Les Erebs ont eux-aussi une culture chamanique. Les Chanteurs de Loss y sont libres et sous la tutelle des chamans et la surveillance de tous. Ils sont considérés sacrés. Les Erebs ne pratiquent pas l’esclavage mais ne font rien contre qui le pratique, et n’accueillent que sporadiquement des esclaves en fuite. Leur culture est assez paritaire, même si l’autorité officielle est représentée par les hommes.

Les Forestiers

Les chamans sont très rares chez les Forestiers, mais ils ne les redoutent pas. La société des Forestiers est l’une des plus égalitaires de Loss dans les rapports hommes et femmes. L’esclavagisme y existe, mais il est assez rare, la plupart des esclaves le sont suite à un crime grave, ou, car déjà trop asservis et conditionnés, ils ne pourraient s’adapter à la rude liberté de ce peuple. Les Forestiers craignent les Chanteurs de Loss : ceux-ci sont confiés aux chamans et isolés de la société, mais ni pourchassés, ni asservis. Les Terriens Perdus sont vu avec une certaine méfiance et le plus souvent revendus à l’extérieur.

Les Jemmaï

La civilisation Jemmaï est farouchement laïque et hostile à toute forme de religion organisée, à commencer par l’Église. Cependant il existe des cultes et rites informels autour des chamans et du respect et de la vénération des ancêtres et des grands philosophes passés. Les Jemmaï ne pratique que très peu l’esclavage, qui est temporaire et se finit toujours par un affranchissement au bout de quelques années. C’est aussi un peuple très paritaire. Enfin, Il y a plus de Terriens Perdus et leurs descendants parmi les Jemmaï que partout ailleurs sur Loss et un grand nombre de Chanteurs de Loss, formés dans des écoles.

Les San’eshe

La religion est un culte chamanique très proche de la nature, qui considère que tout ce qui est vivant a un esprit conscient. Les chamanes sont traditionnellement des femmes, mais ce n’est pas systématique.
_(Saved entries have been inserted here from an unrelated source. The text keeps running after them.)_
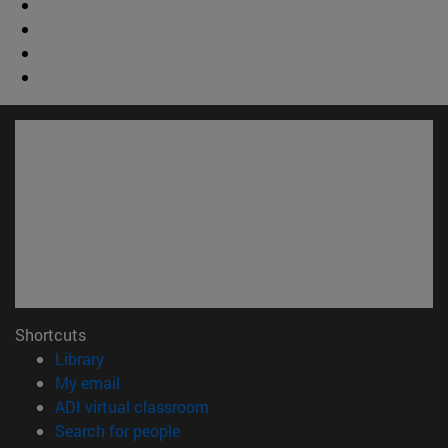
Shortcuts
(opens in new window)
Library
(opens in new window)
My email
(opens in new window)
ADI virtual classroom
(opens in new window)
Search for people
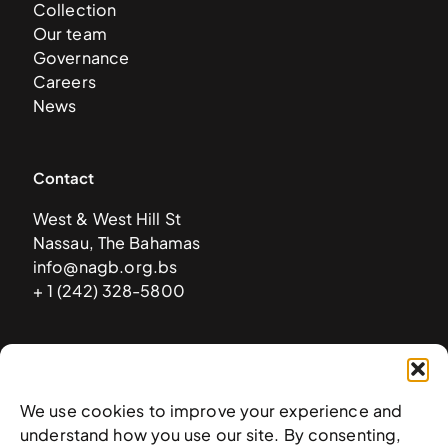
Collection
Our team
Governance
Careers
News
Contact
West & West Hill St
Nassau, The Bahamas
info@nagb.org.bs
+ 1 (242) 328-5800
Subscribe to our newsletter
We use cookies to improve your experience and
understand how you use our site. By consenting,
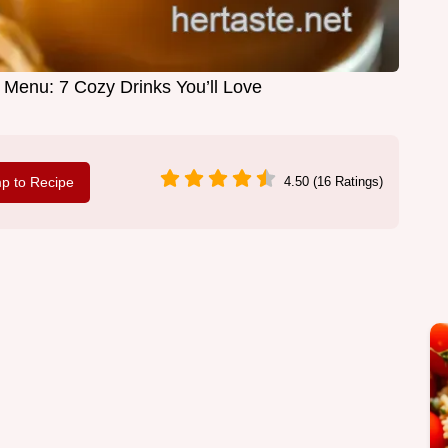
 Menu: 7 Cozy Drinks You’ll Love
p to Recipe
4.50 (16 Ratings)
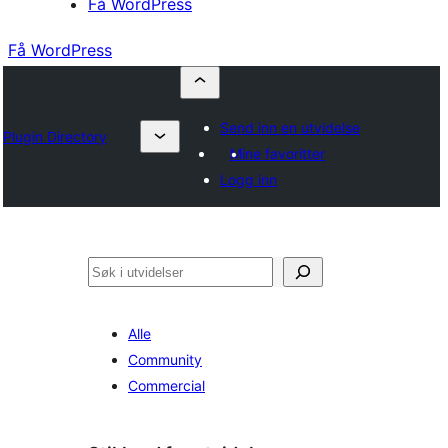
Få WordPress
Få WordPress
Send inn en utvidelse
Plugin Directory
Mine favoritter
Logg inn
Søk
Alle
Community
Commercial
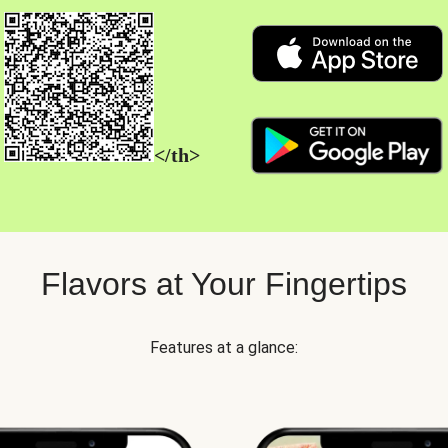
</th>
Flavors at Your Fingertips
Features at a glance:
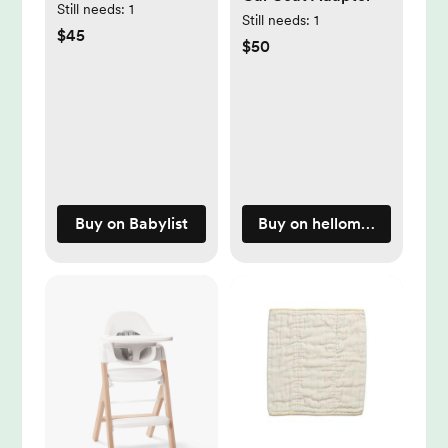
Still needs:
1
Still needs:
1
$45
$50
Buy on Babylist
Buy on hellomockingbird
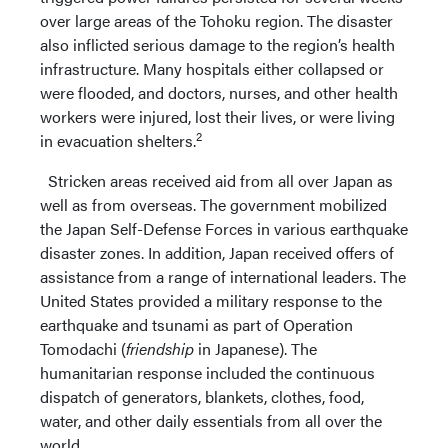
over large areas of the Tohoku region. The disaster
also inflicted serious damage to the region’s health
infrastructure. Many hospitals either collapsed or
were flooded, and doctors, nurses, and other health
workers were injured, lost their lives, or were living
2
in evacuation shelters.
Stricken areas received aid from all over Japan as
well as from overseas. The government mobilized
the Japan Self-Defense Forces in various earthquake
disaster zones. In addition, Japan received offers of
assistance from a range of international leaders. The
United States provided a military response to the
earthquake and tsunami as part of Operation
Tomodachi (
friendship
in Japanese). The
humanitarian response included the continuous
dispatch of generators, blankets, clothes, food,
water, and other daily essentials from all over the
world.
C’est le seul peuple de Loss à considérer les Chanteurs de Loss comme réellement sacrés. Ils ne pratiquent jamais l’esclavage, et les Terriens perdus qu’ils trouvent sont adoptés par la tribu… s’ils survivent à la jungle. Les San’eshe ne font pratiquement aucune différence entre hommes et femmes.

Les Svatnaz

La société Svatnaz, malgré les apparences et les rôles bien clairs dévolus aux hommes et aux femmes est relativement égalitaire, et n’empêche pas une femme de mener une carrière traditionnellement dévolue aux hommes, ni ne restreint leur liberté d’opinion et d’acte. Les chamans ne sont pas rares dans les communautés Svatnaz et les personnes rousses sont en générale toujours libres. Mais pas les Chanteurs de Loss, asservis et confiés aux chamans. L’esclavage y est rare, mais les Svatnaz en font parfois commerce avec leurs voisins.